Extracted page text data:
════════════════════

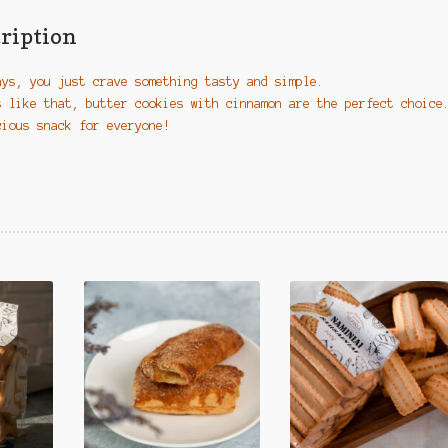
quantity
ription
ays, you just crave something tasty and simple.
s like that, butter cookies with cinnamon are the perfect choice
cious snack for everyone!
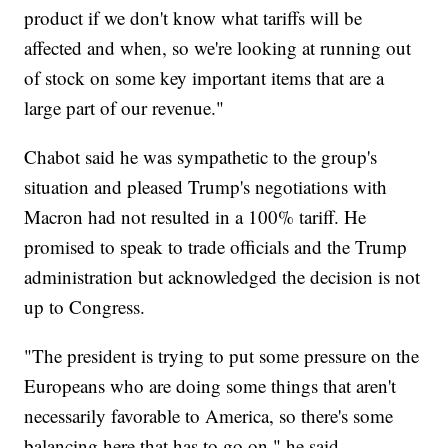
product if we don't know what tariffs will be
affected and when, so we're looking at running out
of stock on some key important items that are a
large part of our revenue."
Chabot said he was sympathetic to the group's
situation and pleased Trump's negotiations with
Macron had not resulted in a 100% tariff. He
promised to speak to trade officials and the Trump
administration but acknowledged the decision is not
up to Congress.
"The president is trying to put some pressure on the
Europeans who are doing some things that aren't
necessarily favorable to America, so there's some
balancing here that has to go on," he said.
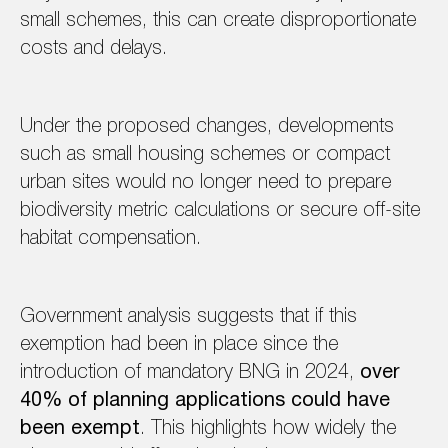
small schemes, this can create disproportionate
costs and delays.
Under the proposed changes, developments
such as small housing schemes or compact
urban sites would no longer need to prepare
biodiversity metric calculations or secure off-site
habitat compensation.
Government analysis suggests that if this
exemption had been in place since the
introduction of mandatory BNG in 2024,
over
40% of planning applications could have
been exempt
. This highlights how widely the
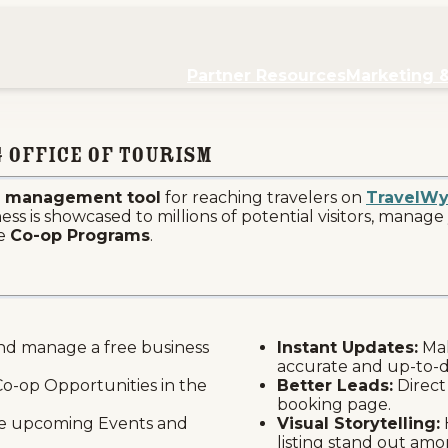
re
Partner Resources
Marketing 
 Office of Tourism
ne management tool
for reaching travelers on
TravelW
s is showcased to millions of potential visitors, manage 
he
Co-op Programs
.
nd manage a free business
Instant Updates:
Mak
accurate and up-to-
o-op Opportunities in the
Better Leads:
Direct
booking page.
 upcoming Events and
Visual Storytelling:
listing stand out amo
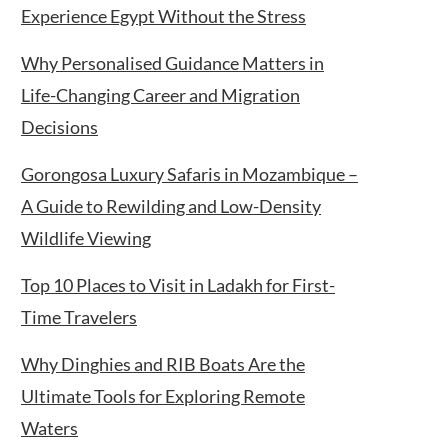
Experience Egypt Without the Stress
Why Personalised Guidance Matters in
Life-Changing Career and Migration
Decisions
Gorongosa Luxury Safaris in Mozambique –
A Guide to Rewilding and Low-Density
Wildlife Viewing
Top 10 Places to Visit in Ladakh for First-
Time Travelers
Why Dinghies and RIB Boats Are the
Ultimate Tools for Exploring Remote
Waters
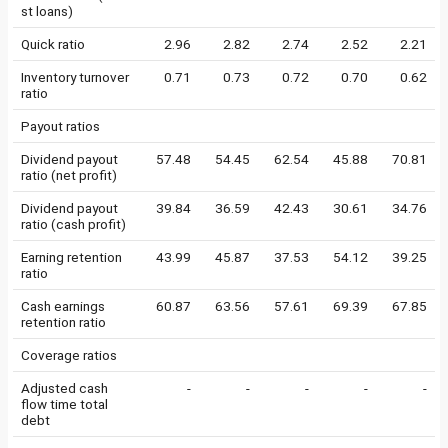
st loans)
Quick ratio
2.96
2.82
2.74
2.52
2.21
Inventory turnover
0.71
0.73
0.72
0.70
0.62
ratio
Payout ratios
Dividend payout
57.48
54.45
62.54
45.88
70.81
ratio (net profit)
Dividend payout
39.84
36.59
42.43
30.61
34.76
ratio (cash profit)
Earning retention
43.99
45.87
37.53
54.12
39.25
ratio
Cash earnings
60.87
63.56
57.61
69.39
67.85
retention ratio
Coverage ratios
Adjusted cash
-
-
-
-
-
flow time total
debt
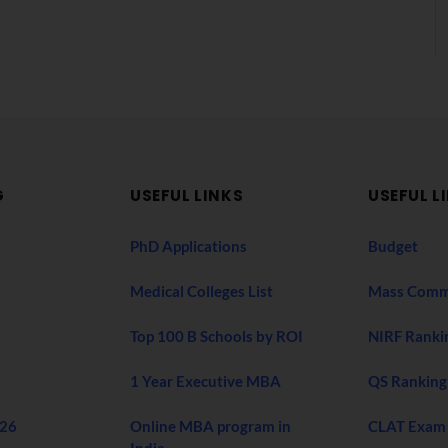
G
USEFUL LINKS
USEFUL L
PhD Applications
Budget
Medical Colleges List
Mass Comm
Top 100 B Schools by ROI
NIRF Ranki
1 Year Executive MBA
QS Ranking
026
Online MBA program in
CLAT Exam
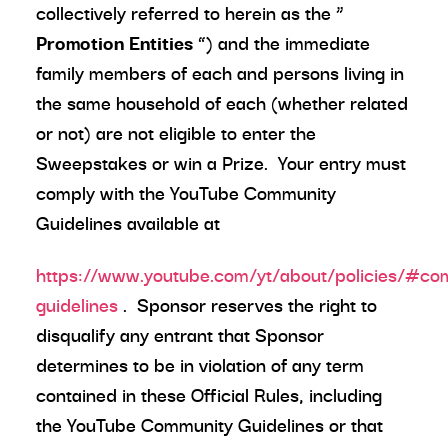
collectively referred to herein as the “
Promotion Entities
”) and the immediate
family members of each and persons living in
the same household of each (whether related
or not) are not eligible to enter the
Sweepstakes or win a Prize. Your entry must
comply with the YouTube Community
Guidelines available at
https://www.youtube.com/yt/about/policies/#co
guidelines
. Sponsor reserves the right to
disqualify any entrant that Sponsor
determines to be in violation of any term
contained in these Official Rules, including
the YouTube Community Guidelines or that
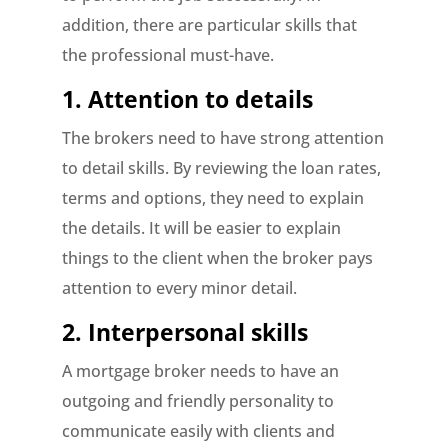
addition, there are particular skills that
the professional must-have.
1. Attention to details
The brokers need to have strong attention
to detail skills. By reviewing the loan rates,
terms and options, they need to explain
the details. It will be easier to explain
things to the client when the broker pays
attention to every minor detail.
2. Interpersonal skills
A mortgage broker needs to have an
outgoing and friendly personality to
communicate easily with clients and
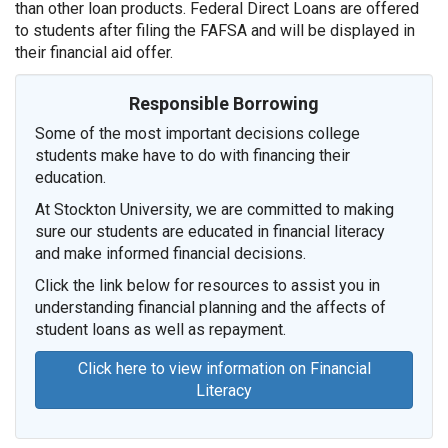
than other loan products. Federal Direct Loans are offered
to students after filing the FAFSA and will be displayed in
their financial aid offer.
Responsible Borrowing
Some of the most important decisions college
students make have to do with financing their
education.
At Stockton University, we are committed to making
sure our students are educated in financial literacy
and make informed financial decisions.
Click the link below for resources to assist you in
understanding financial planning and the affects of
student loans as well as repayment.
Click here to view information on Financial
Literacy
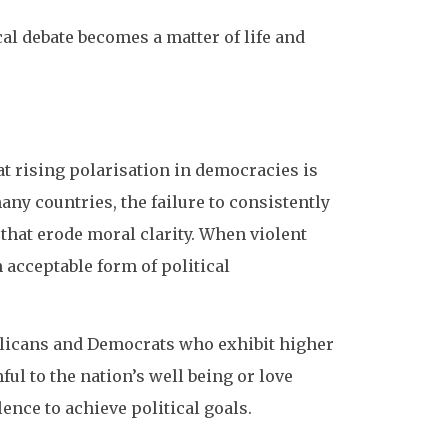
al debate becomes a matter of life and
t rising polarisation in democracies is
many countries, the failure to consistently
 that erode moral clarity. When violent
 acceptable form of political
icans and Democrats who exhibit higher
ul to the nation’s well being or love
ence to achieve political goals.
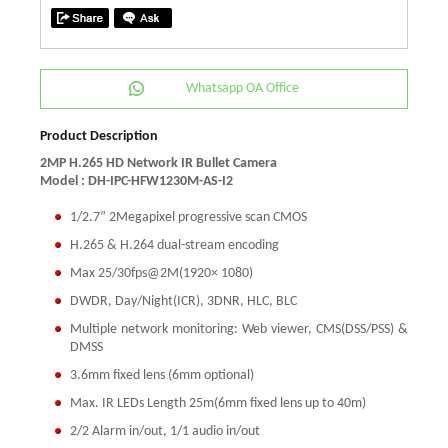
Whatsapp OA Office
Product Description
2MP H.265 HD Network IR Bullet Camera
Model : DH-IPC-HFW1230M-AS-I2
1/2.7” 2Megapixel progressive scan CMOS
H.265 & H.264 dual-stream encoding
Max 25/30fps@2M(1920× 1080)
DWDR, Day/Night(ICR), 3DNR, HLC, BLC
Multiple network monitoring: Web viewer, CMS(DSS/PSS) &
DMSS
3.6mm fixed lens (6mm optional)
Max. IR LEDs Length 25m(6mm fixed lens up to 40m)
2/2 Alarm in/out, 1/1 audio in/out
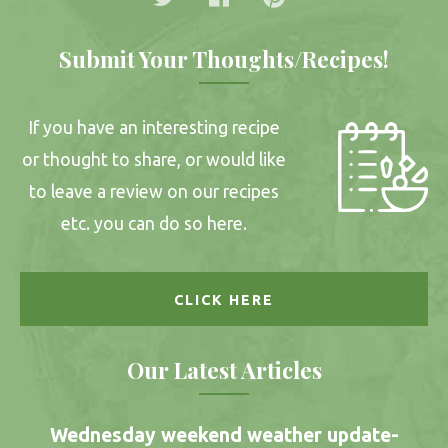
Submit Your Thoughts/Recipes!
If you have an interesting recipe
or thought to share, or would like
to leave a review on our recipes
etc. you can do so here.
CLICK HERE
Our Latest Articles
Wednesday weekend weather update-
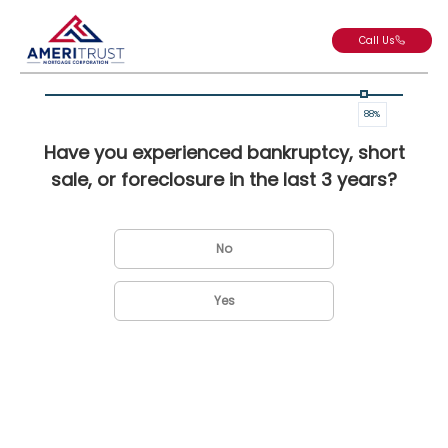
Call Us
88
%
Have you experienced bankruptcy, short
sale, or foreclosure in the last 3 years?
No
Yes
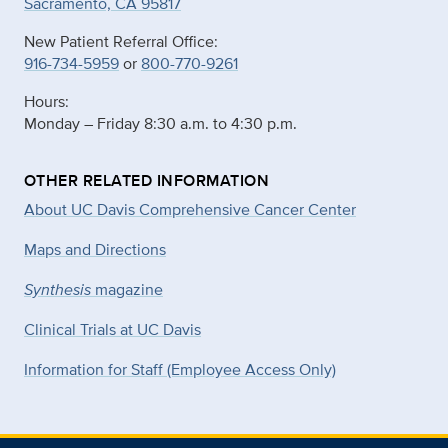
Sacramento, CA 95817
New Patient Referral Office:
916-734-5959
or
800-770-9261
Hours:
Monday – Friday 8:30 a.m. to 4:30 p.m.
OTHER RELATED INFORMATION
About UC Davis Comprehensive Cancer Center
Maps and Directions
Synthesis
magazine
Clinical Trials at UC Davis
Information for Staff (Employee Access Only)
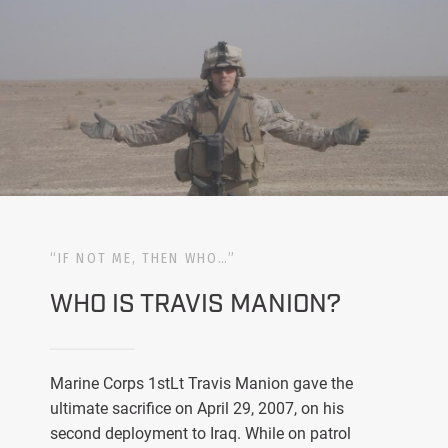
“IF NOT ME, THEN WHO…”
WHO IS TRAVIS MANION?
Marine Corps 1stLt Travis Manion gave the
ultimate sacrifice on April 29, 2007, on his
second deployment to Iraq. While on patrol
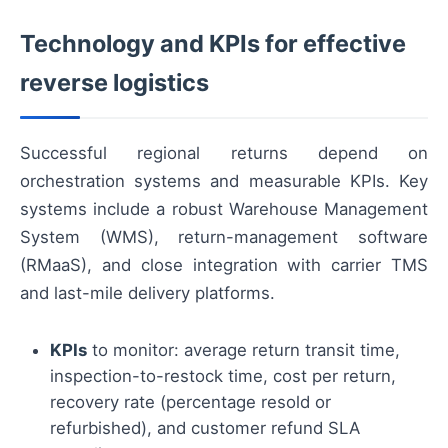
Technology and KPIs for effective
reverse logistics
Successful regional returns depend on
orchestration systems and measurable KPIs. Key
systems include a robust Warehouse Management
System (WMS), return-management software
(RMaaS), and close integration with carrier TMS
and last-mile delivery platforms.
KPIs
to monitor: average return transit time,
inspection-to-restock time, cost per return,
recovery rate (percentage resold or
refurbished), and customer refund SLA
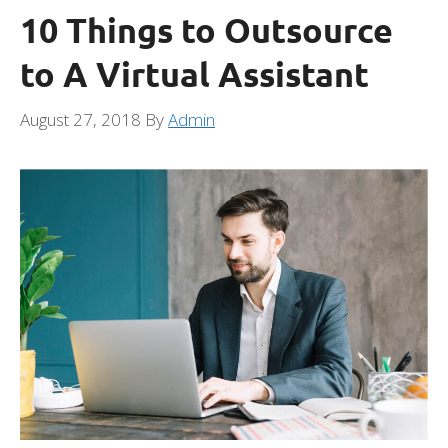
10 Things to Outsource
to A Virtual Assistant
August 27, 2018
By
Admin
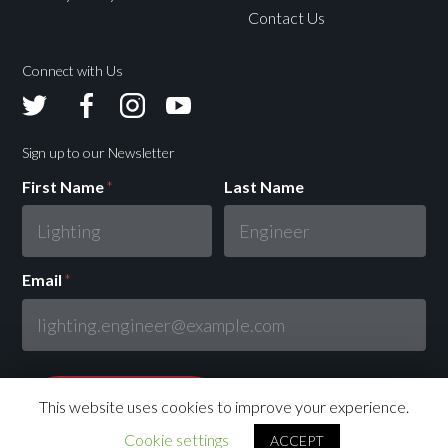
Contact Us
Connect with Us
Avolites
Avolites
Avolites
Avolites
Twitter
Facebook
Instagram
Youtube
Sign up to our Newsletter
First Name
*
Last Name
Email
*
This website uses cookies to improve your experience.
Cookie settings
ACCEPT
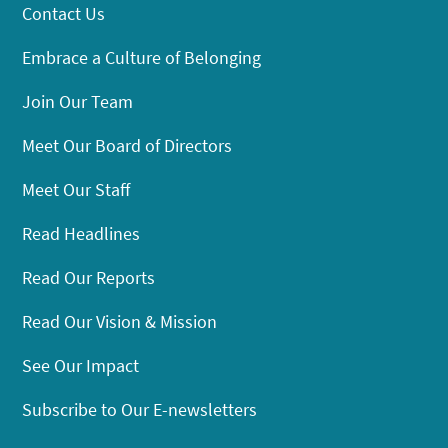
Contact Us
Embrace a Culture of Belonging
Join Our Team
Meet Our Board of Directors
Meet Our Staff
Read Headlines
Read Our Reports
Read Our Vision & Mission
See Our Impact
Subscribe to Our E-newsletters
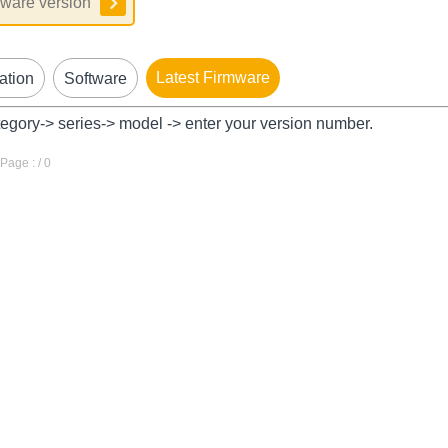
Latest Firmware
ation
Software
tegory-> series-> model -> enter your version number.
age : / 0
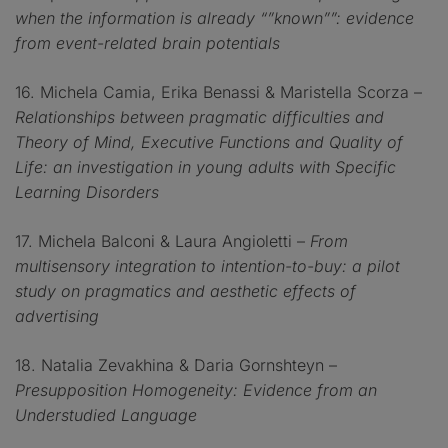
when the information is already “”known””: evidence
from event-related brain potentials
16. Michela Camia, Erika Benassi & Maristella Scorza –
Relationships between pragmatic difficulties and
Theory of Mind, Executive Functions and Quality of
Life: an investigation in young adults with Specific
Learning Disorders
17. Michela Balconi & Laura Angioletti –
From
multisensory integration to intention-to-buy: a pilot
study on pragmatics and aesthetic effects of
advertising
18. Natalia Zevakhina & Daria Gornshteyn –
Presupposition Homogeneity: Evidence from an
Understudied Language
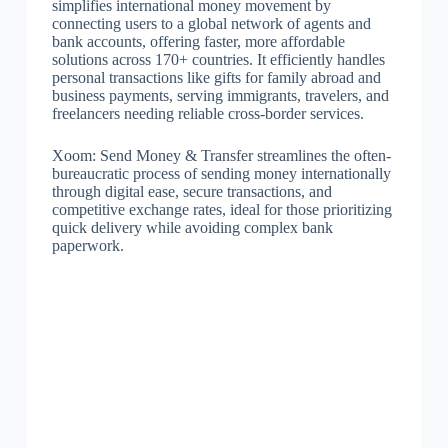
simplifies international money movement by
connecting users to a global network of agents and
bank accounts, offering faster, more affordable
solutions across 170+ countries. It efficiently handles
personal transactions like gifts for family abroad and
business payments, serving immigrants, travelers, and
freelancers needing reliable cross-border services.
Xoom: Send Money & Transfer streamlines the often-
bureaucratic process of sending money internationally
through digital ease, secure transactions, and
competitive exchange rates, ideal for those prioritizing
quick delivery while avoiding complex bank
paperwork.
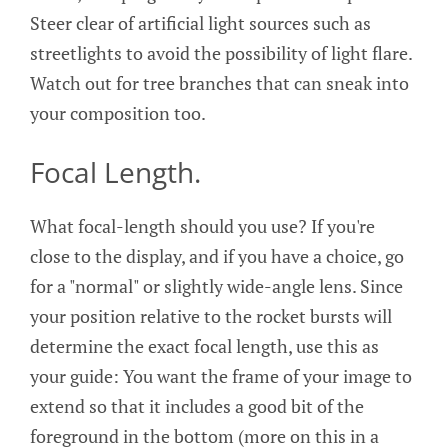
Steer clear of artificial light sources such as
streetlights to avoid the possibility of light flare.
Watch out for tree branches that can sneak into
your composition too.
Focal Length.
What focal-length should you use? If you're
close to the display, and if you have a choice, go
for a "normal" or slightly wide-angle lens. Since
your position relative to the rocket bursts will
determine the exact focal length, use this as
your guide: You want the frame of your image to
extend so that it includes a good bit of the
foreground in the bottom (more on this in a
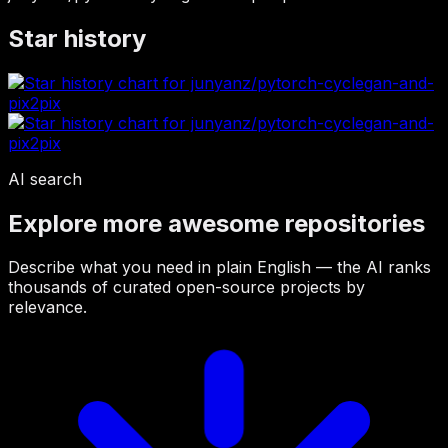
Star history
AI search
Explore more awesome repositories
Describe what you need in plain English — the AI ranks
thousands of curated open-source projects by
relevance.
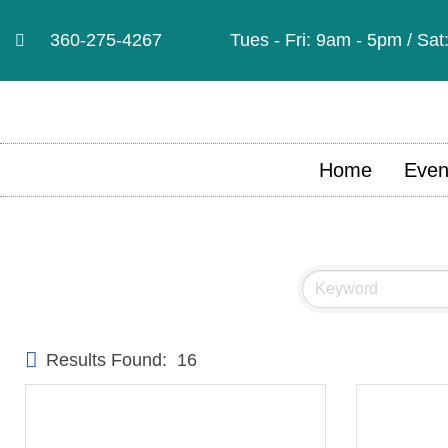
360-275-4267
Tues - Fri: 9am - 5pm / Sa
Home
Even
Results Found:
16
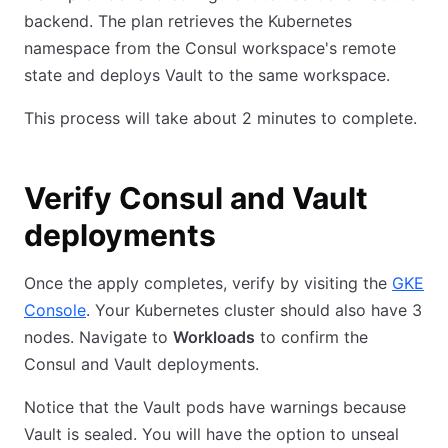
backend. The plan retrieves the Kubernetes
namespace from the Consul workspace's remote
state and deploys Vault to the same workspace.
This process will take about 2 minutes to complete.
Verify Consul and Vault
deployments
Once the apply completes, verify by visiting the
GKE
Console
. Your Kubernetes cluster should also have 3
nodes. Navigate to
Workloads
to confirm the
Consul and Vault deployments.
Notice that the Vault pods have warnings because
Vault is sealed. You will have the option to unseal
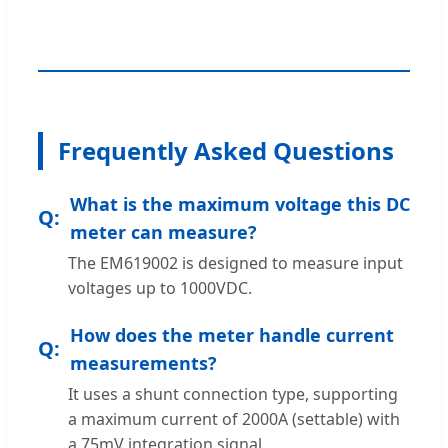
Frequently Asked Questions
What is the maximum voltage this DC
meter can measure?
The EM619002 is designed to measure input
voltages up to 1000VDC.
How does the meter handle current
measurements?
It uses a shunt connection type, supporting
a maximum current of 2000A (settable) with
a 75mV integration signal.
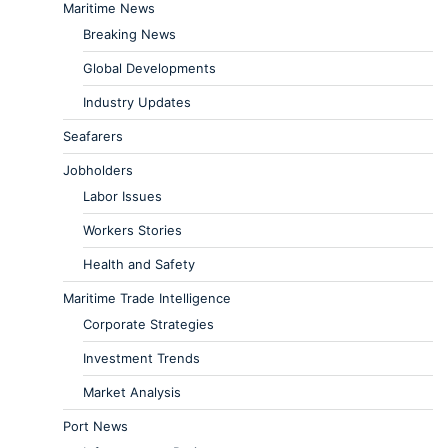
Maritime News
Breaking News
Global Developments
Industry Updates
Seafarers
Jobholders
Labor Issues
Workers Stories
Health and Safety
Maritime Trade Intelligence
Corporate Strategies
Investment Trends
Market Analysis
Port News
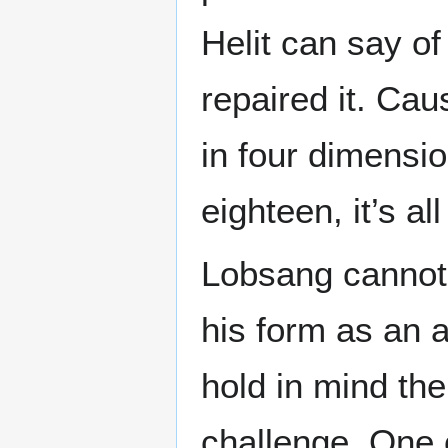
Helit can say o
repaired it. Ca
in four dimensio
eighteen, it’s all
Lobsang cannot 
his form as an 
hold in mind th
challenge. One 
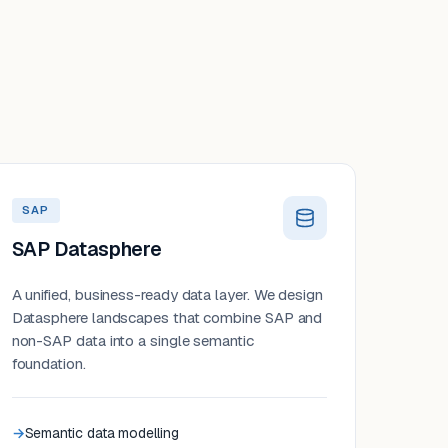
SAP
SAP Datasphere
A unified, business-ready data layer. We design
Datasphere landscapes that combine SAP and
non-SAP data into a single semantic
foundation.
Semantic data modelling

════════════════════

__WORK REQUIRED__
Without the pictures, transcribe exactly the lines above from the one containing "voltages up to 1000VDC." through the last.

__EXPECTED ANSWER__
voltages up to 1000VDC.
How does the meter handle current
measurements?
It uses a shunt connection type, supporting
a maximum current of 2000A (settable) with
a 75mV integration signal.
Maritime News
Breaking News
Global Developments
Industry Updates
Seafarers
Jobholders
Labor Issues
Workers Stories
Health and Safety
Maritime Trade Intelligence
Corporate Strategies
Investment Trends
Market Analysis
Port News
Helit can say o
repaired it. Ca
in four dimensio
eighteen, it’s all
Lobsang cannot 
his form as an 
hold in mind th
challenge. One 
SAP
SAP Datasphere
A unified, business-ready data layer. We design
Datasphere landscapes that combine SAP and
non-SAP data into a single semantic
foundation.
Semantic data modelling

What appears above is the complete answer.